Por ejemplo, los afroamericanos tiene un 60 por ciento más probabilidades de ser diagnosticados con diabetes y 2.8 veces más probabilidades de tener una enfermedad terminal de riñón que las personas caucásicas (blancas). Anand califica estos padecimientos como “enfermedades de disparidad”, ya que son una consecuencia de la desigualdad étnica y racial en la capacidad de ingreso y el acceso a servicios sanitarios en EE.UU.
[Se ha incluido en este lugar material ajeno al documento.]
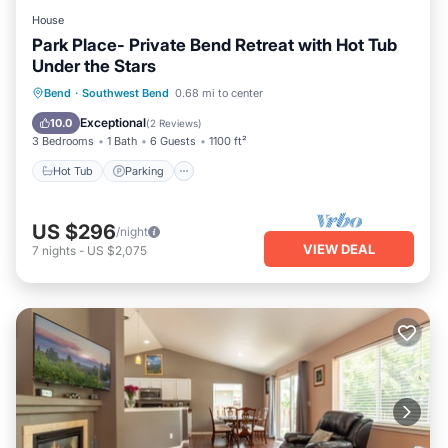
House
Park Place- Private Bend Retreat with Hot Tub
Under the Stars
Hot Tub
Parking
Balcony/Terrace
Bend
·
Southwest Bend
0.68 mi to center
Kitchen
Exceptional
10.0
(
2 Reviews
)
3 Bedrooms
1 Bath
6 Guests
1100 ft²
Hot Tub
Parking
US $296
/night
VIEW DEAL
7
nights
-
US $2,075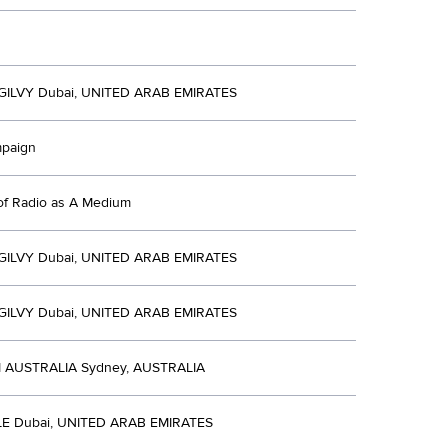
ILVY Dubai, UNITED ARAB EMIRATES
mpaign
of Radio as A Medium
ILVY Dubai, UNITED ARAB EMIRATES
ILVY Dubai, UNITED ARAB EMIRATES
AUSTRALIA Sydney, AUSTRALIA
E Dubai, UNITED ARAB EMIRATES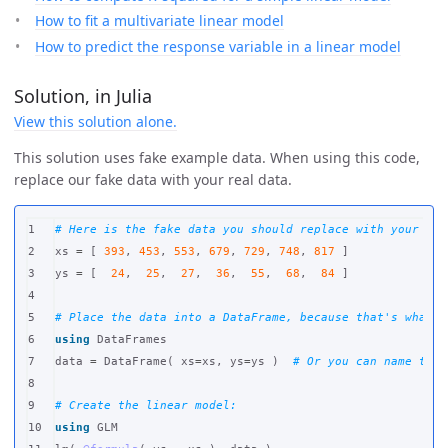
How to fit a multivariate linear model
How to predict the response variable in a linear model
Solution, in Julia
View this solution alone.
This solution uses fake example data. When using this code,
replace our fake data with your real data.
1

# Here is the fake data you should replace with your rea
2

xs
=
[
393
,
453
,
553
,
679
,
729
,
748
,
817
]
3

ys
=
[
24
,
25
,
27
,
36
,
55
,
68
,
84
]
4

5

# Place the data into a DataFrame, because that's what J
6

using
DataFrames
7

data
=
DataFrame
(
xs
=
xs
,
ys
=
ys
)
# Or you can name the 
8

9

# Create the linear model:
10

using
GLM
Aunque el algoritmo de Massachusetts, señala Anand, no utiliza este índice sino el puntaje SOFA (Evaluación secuencial de insuficiencia orgánica), la autora sostiene que es “imposible divorciar el estado del cuerpo de uno en un momento de crisis de la acumulación de enfermedades crónicas que resultan de una vida de inequidades”.

Cada vez son más los intentos de integrar las decisiones algorítmicas en rubros sensibles de la vida cotidiana. En algunos casos, como en Países Bajos, se ha suspendido su uso por discriminar y estigmatizar grupos vulnerables.

“El plan de Massachusetts y otros algoritmos similares no predicen adecuadamente quién podría sobrevivir. En lugar de eso, determinarán quién logra sobrevivir, creando una devastadora y racialmente sesgada autoprofecía”, concluye la autora.